When September came this year, I was confident that I would probably have a similar experience and be responsible for a youngster who was eager to learn and share teaching enthusiasms and doubts. I didn’t worry – I should have!
This year my trainee is 56. When he was younger he had no desire to teach and he went to college to study economics and management. Later he specialized in IT and worked in this sector for over a decade.
At some point in his professional life, he decided to switch to teaching and because he had lived in Britain for a number of years, teaching English must have looked like a good idea. Like all potential teachers in France, he took, and passed, the very difficult exam that allows candidates to become qualified teachers – provided their training is a success.
Unfortunately the last part did not happen and he is now repeating his training period, with me as his tutor. His weakest point is class management. This man shuns conflicts and thus implicitly allows the students to test his limits. Therefore the noise level in his classes often reaches an intolerable level as the students are busy talking rather than working.

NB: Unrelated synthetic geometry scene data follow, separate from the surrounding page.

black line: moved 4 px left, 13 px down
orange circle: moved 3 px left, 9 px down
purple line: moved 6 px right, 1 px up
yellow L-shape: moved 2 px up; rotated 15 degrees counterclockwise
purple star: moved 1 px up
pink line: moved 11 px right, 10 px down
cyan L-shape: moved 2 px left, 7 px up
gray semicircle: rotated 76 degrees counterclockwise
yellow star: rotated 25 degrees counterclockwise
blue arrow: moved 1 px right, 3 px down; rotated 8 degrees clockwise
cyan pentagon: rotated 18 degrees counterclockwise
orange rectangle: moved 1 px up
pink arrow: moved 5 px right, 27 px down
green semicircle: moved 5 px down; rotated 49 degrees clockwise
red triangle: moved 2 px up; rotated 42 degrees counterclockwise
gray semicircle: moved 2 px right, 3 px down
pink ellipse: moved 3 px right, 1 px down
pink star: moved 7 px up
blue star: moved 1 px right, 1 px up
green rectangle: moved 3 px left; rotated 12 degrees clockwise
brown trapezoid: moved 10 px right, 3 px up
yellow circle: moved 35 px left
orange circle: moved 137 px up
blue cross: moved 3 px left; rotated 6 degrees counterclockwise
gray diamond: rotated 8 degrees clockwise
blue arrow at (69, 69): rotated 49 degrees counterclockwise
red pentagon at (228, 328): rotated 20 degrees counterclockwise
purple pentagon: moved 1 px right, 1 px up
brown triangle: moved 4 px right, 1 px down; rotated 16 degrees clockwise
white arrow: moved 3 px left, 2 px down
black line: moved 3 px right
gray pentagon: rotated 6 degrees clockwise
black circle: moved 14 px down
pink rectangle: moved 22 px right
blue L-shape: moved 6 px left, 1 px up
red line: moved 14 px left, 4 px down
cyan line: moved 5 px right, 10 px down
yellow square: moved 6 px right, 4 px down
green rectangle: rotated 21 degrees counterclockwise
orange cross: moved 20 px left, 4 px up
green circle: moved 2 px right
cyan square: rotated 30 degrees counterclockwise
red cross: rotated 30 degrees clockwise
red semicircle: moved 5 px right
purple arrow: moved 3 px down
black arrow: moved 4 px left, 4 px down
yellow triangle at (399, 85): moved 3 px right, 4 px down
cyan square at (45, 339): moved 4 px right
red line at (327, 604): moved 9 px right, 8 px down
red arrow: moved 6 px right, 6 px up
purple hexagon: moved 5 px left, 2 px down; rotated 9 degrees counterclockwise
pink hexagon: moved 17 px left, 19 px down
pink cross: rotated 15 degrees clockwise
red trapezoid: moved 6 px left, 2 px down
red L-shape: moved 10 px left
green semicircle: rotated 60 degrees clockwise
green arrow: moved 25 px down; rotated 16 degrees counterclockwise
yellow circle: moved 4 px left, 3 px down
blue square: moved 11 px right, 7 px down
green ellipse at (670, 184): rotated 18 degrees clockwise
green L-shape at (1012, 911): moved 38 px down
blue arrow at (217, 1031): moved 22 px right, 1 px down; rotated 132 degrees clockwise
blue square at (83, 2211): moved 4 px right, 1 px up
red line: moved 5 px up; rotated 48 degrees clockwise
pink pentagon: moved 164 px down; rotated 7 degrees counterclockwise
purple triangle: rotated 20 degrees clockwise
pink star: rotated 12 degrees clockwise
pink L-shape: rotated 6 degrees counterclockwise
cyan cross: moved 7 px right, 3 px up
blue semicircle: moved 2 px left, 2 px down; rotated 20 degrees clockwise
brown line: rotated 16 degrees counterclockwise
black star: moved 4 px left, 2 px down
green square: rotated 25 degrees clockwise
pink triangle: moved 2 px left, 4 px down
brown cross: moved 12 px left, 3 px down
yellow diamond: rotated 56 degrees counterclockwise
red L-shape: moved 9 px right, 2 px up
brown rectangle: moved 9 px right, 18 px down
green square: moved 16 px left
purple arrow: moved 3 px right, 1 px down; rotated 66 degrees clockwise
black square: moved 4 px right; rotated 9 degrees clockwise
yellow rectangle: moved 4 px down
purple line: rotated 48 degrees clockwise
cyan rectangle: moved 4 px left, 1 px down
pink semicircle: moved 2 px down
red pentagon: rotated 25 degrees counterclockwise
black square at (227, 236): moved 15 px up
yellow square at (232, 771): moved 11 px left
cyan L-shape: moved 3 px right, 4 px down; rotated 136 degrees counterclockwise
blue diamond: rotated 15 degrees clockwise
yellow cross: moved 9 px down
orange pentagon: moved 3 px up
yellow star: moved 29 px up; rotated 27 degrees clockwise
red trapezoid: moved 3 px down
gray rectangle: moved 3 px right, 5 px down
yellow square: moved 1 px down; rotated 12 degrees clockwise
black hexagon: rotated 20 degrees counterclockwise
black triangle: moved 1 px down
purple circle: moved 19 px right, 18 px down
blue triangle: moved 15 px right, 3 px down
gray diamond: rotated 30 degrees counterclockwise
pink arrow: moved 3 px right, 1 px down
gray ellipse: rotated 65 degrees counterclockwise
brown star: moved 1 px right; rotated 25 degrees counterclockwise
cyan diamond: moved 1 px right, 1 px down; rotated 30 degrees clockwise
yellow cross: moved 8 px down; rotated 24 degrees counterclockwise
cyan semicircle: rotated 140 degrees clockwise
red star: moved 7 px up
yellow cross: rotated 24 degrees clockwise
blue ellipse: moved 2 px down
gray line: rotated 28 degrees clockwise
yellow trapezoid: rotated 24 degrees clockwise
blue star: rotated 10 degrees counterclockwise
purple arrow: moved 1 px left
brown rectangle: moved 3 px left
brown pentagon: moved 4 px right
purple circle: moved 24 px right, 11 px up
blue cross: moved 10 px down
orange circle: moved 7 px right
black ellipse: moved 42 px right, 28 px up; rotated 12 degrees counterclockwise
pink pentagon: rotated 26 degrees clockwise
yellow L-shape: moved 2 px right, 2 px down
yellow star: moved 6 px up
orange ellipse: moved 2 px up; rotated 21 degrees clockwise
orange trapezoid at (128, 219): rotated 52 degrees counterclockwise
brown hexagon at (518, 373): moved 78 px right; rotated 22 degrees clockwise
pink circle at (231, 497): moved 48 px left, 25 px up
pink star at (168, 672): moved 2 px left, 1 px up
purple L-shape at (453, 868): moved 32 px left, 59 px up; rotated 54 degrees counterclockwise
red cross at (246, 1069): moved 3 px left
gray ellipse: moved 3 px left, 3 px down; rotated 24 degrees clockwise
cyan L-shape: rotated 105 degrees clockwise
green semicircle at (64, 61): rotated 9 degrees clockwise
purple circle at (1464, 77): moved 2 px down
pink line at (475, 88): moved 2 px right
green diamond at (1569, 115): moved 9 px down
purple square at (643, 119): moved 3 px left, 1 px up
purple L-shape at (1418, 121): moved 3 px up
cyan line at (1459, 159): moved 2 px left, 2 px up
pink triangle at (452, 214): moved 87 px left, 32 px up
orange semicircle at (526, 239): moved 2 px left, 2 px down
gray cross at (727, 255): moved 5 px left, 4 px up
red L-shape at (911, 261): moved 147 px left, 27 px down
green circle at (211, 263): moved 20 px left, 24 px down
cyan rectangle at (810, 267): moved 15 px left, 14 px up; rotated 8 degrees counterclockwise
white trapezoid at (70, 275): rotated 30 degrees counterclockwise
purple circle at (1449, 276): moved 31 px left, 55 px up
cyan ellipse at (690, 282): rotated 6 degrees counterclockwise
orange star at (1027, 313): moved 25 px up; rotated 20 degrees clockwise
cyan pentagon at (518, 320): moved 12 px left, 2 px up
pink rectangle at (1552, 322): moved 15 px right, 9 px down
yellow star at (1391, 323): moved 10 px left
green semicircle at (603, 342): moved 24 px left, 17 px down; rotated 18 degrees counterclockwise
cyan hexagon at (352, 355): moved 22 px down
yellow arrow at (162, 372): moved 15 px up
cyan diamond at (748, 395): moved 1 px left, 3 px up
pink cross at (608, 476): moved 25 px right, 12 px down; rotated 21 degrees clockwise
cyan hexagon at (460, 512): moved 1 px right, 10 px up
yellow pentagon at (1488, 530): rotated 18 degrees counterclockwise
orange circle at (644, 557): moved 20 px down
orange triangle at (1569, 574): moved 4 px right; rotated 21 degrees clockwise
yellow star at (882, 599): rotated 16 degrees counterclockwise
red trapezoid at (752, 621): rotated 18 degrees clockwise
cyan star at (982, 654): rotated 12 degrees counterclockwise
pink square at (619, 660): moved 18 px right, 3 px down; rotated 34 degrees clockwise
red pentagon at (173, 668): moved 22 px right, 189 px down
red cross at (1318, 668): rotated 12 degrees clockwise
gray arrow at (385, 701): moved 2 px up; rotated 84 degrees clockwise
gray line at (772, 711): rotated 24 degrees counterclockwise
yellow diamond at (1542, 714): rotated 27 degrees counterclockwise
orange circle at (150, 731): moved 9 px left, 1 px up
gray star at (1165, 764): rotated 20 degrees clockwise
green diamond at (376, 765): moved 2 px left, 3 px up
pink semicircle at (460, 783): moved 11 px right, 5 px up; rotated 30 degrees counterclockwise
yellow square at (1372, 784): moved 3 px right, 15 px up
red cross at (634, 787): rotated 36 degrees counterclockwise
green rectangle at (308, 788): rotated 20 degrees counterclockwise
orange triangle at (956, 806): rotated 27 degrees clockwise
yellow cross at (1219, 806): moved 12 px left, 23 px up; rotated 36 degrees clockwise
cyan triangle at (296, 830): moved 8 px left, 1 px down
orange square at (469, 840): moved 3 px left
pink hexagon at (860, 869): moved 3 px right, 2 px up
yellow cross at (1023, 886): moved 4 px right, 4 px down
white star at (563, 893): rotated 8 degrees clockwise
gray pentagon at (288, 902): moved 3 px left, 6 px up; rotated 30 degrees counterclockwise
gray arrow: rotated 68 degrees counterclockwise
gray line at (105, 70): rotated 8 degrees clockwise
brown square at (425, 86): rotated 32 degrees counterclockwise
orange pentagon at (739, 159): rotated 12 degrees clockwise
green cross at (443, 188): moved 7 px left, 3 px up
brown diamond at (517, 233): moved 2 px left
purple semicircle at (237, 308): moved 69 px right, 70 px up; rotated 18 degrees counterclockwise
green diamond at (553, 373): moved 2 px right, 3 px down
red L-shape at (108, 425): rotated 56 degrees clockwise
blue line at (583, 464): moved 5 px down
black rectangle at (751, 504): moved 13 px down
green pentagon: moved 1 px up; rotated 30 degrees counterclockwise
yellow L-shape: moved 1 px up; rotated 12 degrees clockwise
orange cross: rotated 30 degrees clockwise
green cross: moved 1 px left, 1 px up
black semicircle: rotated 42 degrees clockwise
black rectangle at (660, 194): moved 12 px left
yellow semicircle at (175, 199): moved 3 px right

Advising trainees on class management is far from easy. The way you manage a class has to do with who you are as a person. What works for me – apart from common sense – might not work as well for another teacher. In addition my task is all the harder as this person is older than me and not always ready to acknowledge his failings and shortcomings. It does not help that he is also not very brave and will use the same lessons and tests with very different classes.
Because of this reluctance, each of my visits is followed by a short exchange and then an email where I try and clarify what went well, what went wrong and how he could improve. So far however I have seen very little change and I am not sure how I can help him in a positive and efficient way.